From the line that contains "майбутнє, яке вони" to the last line of the entries, write each line out exactly; include both ends and nothing else.

Exercise material:
----
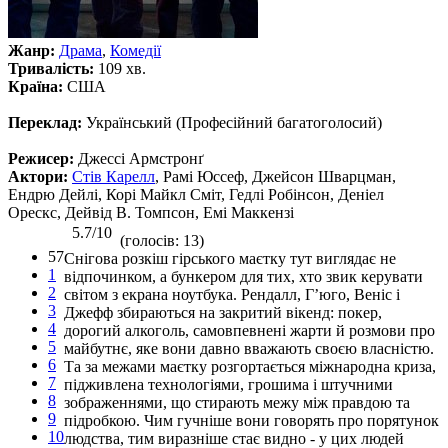
Жанр:
Драма
,
Комедії
Тривалість:
109 хв.
Країна:
США
Переклад:
Український (Професійний багатоголосий)
Режисер:
Джессі Армстронґ
Актори:
Стів Карелл
, Рамі Юссеф, Джейсон Шварцман,
Ендрю Дейлі, Корі Майкл Сміт, Гедлі Робінсон, Деніел
Орескс, Дейвід В. Томпсон, Емі Маккензі
5.7/10
(голосів: 13)
57
Снігова розкіш гірського маєтку тут виглядає не
1
відпочинком, а бункером для тих, хто звик керувати
2
світом з екрана ноутбука. Рендалл, Г’юго, Веніс і
3
Джефф збираються на закритий вікенд: покер,
4
дорогий алкоголь, самовпевнені жарти й розмови про
5
майбутнє, яке вони давно вважають своєю власністю.
6
Та за межами маєтку розгортається міжнародна криза,
7
підживлена технологіями, грошима і штучними
8
зображеннями, що стирають межу між правдою та
9
підробкою. Чим гучніше вони говорять про порятунок
10
людства, тим виразніше стає видно - у цих людей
----
Solution to this exercise:
майбутнє, яке вони давно вважають своєю власністю.
6
Та за межами маєтку розгортається міжнародна криза,
7
підживлена технологіями, грошима і штучними
8
зображеннями, що стирають межу між правдою та
9
підробкою. Чим гучніше вони говорять про порятунок
10
людства, тим виразніше стає видно - у цих людей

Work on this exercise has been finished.